The Pilgrimage of Grace in the city of York

Tuesday, July 24, 2012

The Church is in Need of Her Saints.



Dedication of the rebuilt shrine of St. David, St. David's Cathedral, Wales.
"Remember the little things that I did."
     Saints have an undefined place within the Anglican Church. They are present everywhere in art or music, but the Church does not actively promote the veneration of saints in liturgy or in private devotion. Many Churches of the Anglican Communion have books for the Lesser Feasts of saints, but their use is again, undefined. Although many of the cults of saints have been suppressed since the reformation in the 16th century, the Anglican Church has had a definite place for Saints for longer than it hasn't...for one thousand years before the reformation of the 16th century. In the last thirty or forty years, several cathedrals in the Church of England and elsewhere in the British Isles have restored the shrines of the Saints whose pilgrims provided the money for the magnificent churches that still stand today.

     Most notably, the shrines restored are at St. Alban's Cathedral of St. Alban the protomartyr of Britain, Durham Cathedral of St. Cuthbert, Oxford Cathedral of St. Frideswide, St. David's Cathedral in Wales, Chichester Cathedral of St. Richard, the shrine of Our Lady at Walsingham, Hereford Cathedral of St. Thomas, the shrine at Pennant Melangell in Wales, and York Minster Cathedral of St. William. The saints of those churches sustained their presence across the country even through the iconoclastic trials of the Edwardian reign in the 1540s. Their images survive in sculpture and stained glass, and their stories in cathedral libraries and local legends. A revival of the veneration of saints would echo all of human's need to first mourn for their dead and second to look to those who have died as role models...especially of the Christian Faith.

     A pronounced return to the cults of Saints, both ancient and modern, would provide a stronger foundation for both congregational and personal devotion for members of the Church as well as providing another path to bring persons into the Body of Christ.

     So how would saints be included in our everyday lives or worship?
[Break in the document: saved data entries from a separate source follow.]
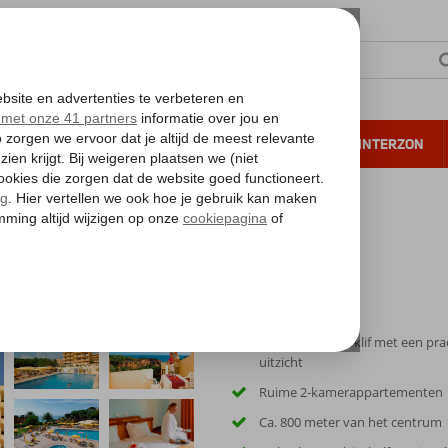
NTIE
VERRE REIZEN
ALL INCLUSIVE
WINTERZON
 annuleren*
Gelegen op een klif met een pra
uitzicht
Ruime 2-kamerappartementen
Ca. 800 meter van het centrum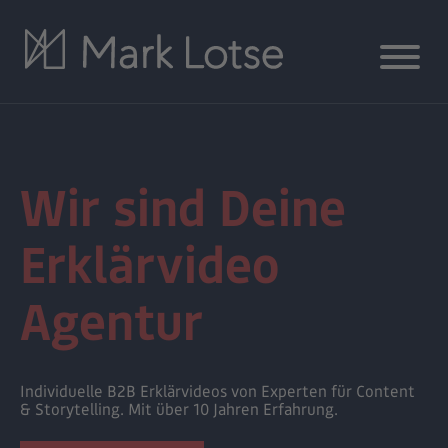
Wir sind Deine
Erklärvideo
Agentur
Individuelle B2B Erklärvideos von Experten für Content
& Storytelling. Mit über 10 Jahren Erfahrung.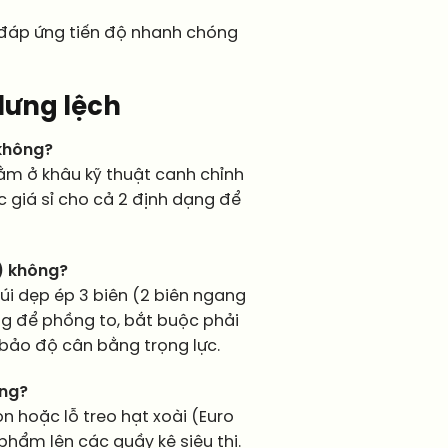
, đáp ứng tiến độ nhanh chóng
 lưng lệch
 không?
 nằm ở khâu kỹ thuật canh chỉnh
c giá sỉ cho cả 2 định dạng để
t) không?
túi dẹp ép 3 biên (2 biên ngang
ng để phồng to, bắt buộc phải
 bảo độ cân bằng trọng lực.
ông?
n hoặc lỗ treo hạt xoài (Euro
phẩm lên các quầy kệ siêu thị.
Many parishes have set up small altars dedicated to their patron or an image somewhere in the church where people can contemplate the actions and life of such a saint. Although images and relics have an historically awkward place in the Anglican Church as their veneration was band in the 39 articles, the practice of placing candles before and image of a saint is not much different from placing flowers on the graves or by the images of our own dead.

     Saints are those holy men and women who have led an exemplary Christian life. They were never seen as persons with divine status by any part of the medieval church. Rather, saints were venerated because they were seen as examples of how dedicated a Christian should be to Christ whether they were a pauper martyred as they "took up the cross" and refused to renounce Christ even unto death or a bishop who dedicated the whole of his episcopate to humbly serving the dispossessed of his diocese while his lordly colleges enjoyed their episcopal palaces.

     The Church owes much of her existence to these men and women who died for the faith or kept clean the Church of corruption. Today by placing a candle before the image or relic of a saint we are both thanking our mortal ancestors for giving us the Church and praying that we as Christians might be able to imitate the extreme dedication to Christ that these saints exercised.

     Reviving the cults of saints also means that the Church should look for the saints who may not have been historically recognized as such. Samuel Seabury has made his way into the U.S. Episcopal Church's  "Lesser Feasts and Fasts" book. But many lesser known priests and laypeople might deserve to be recognised as saints locally. After all, many of the saints of the middle ages were local religious or laypeople who were locally seen as holy people in their dedication to Christ for the variety of acts that they performed. Saints don't have to make miracles, at least not the kind of miracle where people are healed by touching the holy person's cloak or where a spring appears on the spot where the saint died. But men and women who dedicate their life to Christ replicate in our own power various acts of Christ. These acts are the miracles that we have to look for and aim to imitate ourselves. As St. David of Wales said on his deathbed "remember the little things that I did"...St. David, the 6th century bishop of Menevia, became the most venerated saint in all of Wales and remains so today.

     Besides the devotion to saints within parishes, the saints are a way to bring parishes and dioceses to become more intimate with each other as One Holy Catholic and Apostolic Church though pilgrimage. Pilgrimage to particular churches or the cathedral of the diocese not only encourages a constant religious use of the church buildings but also associates churches with the holiness of a particular saint. The Greek Orthodox Church in my area of northern New Jersey brings bishops, priests, and lay people alike together on various saints feast days at churches dedicated to that saint. The Anglican Church can create a similar aura of diocesan unity through gathering for example at a church dedicated to St. Andrew on St. Andrew's day or by having an annual pilgrimage to the diocesan cathedral or to another parish church from the parishes of the diocese on the diocese's or cathedral's patronal feast day.

     Parishes should encourage devotion to saints because saints provide examples of how a Christian life should look. The saints devoted their lives to Christ; their every action was based on Christ's own actions and commandments. The Church should encourage her flock to replicate the actions of those who have supported her in the past...so that she can flourish and continue to proclaim the risen Christ in the future.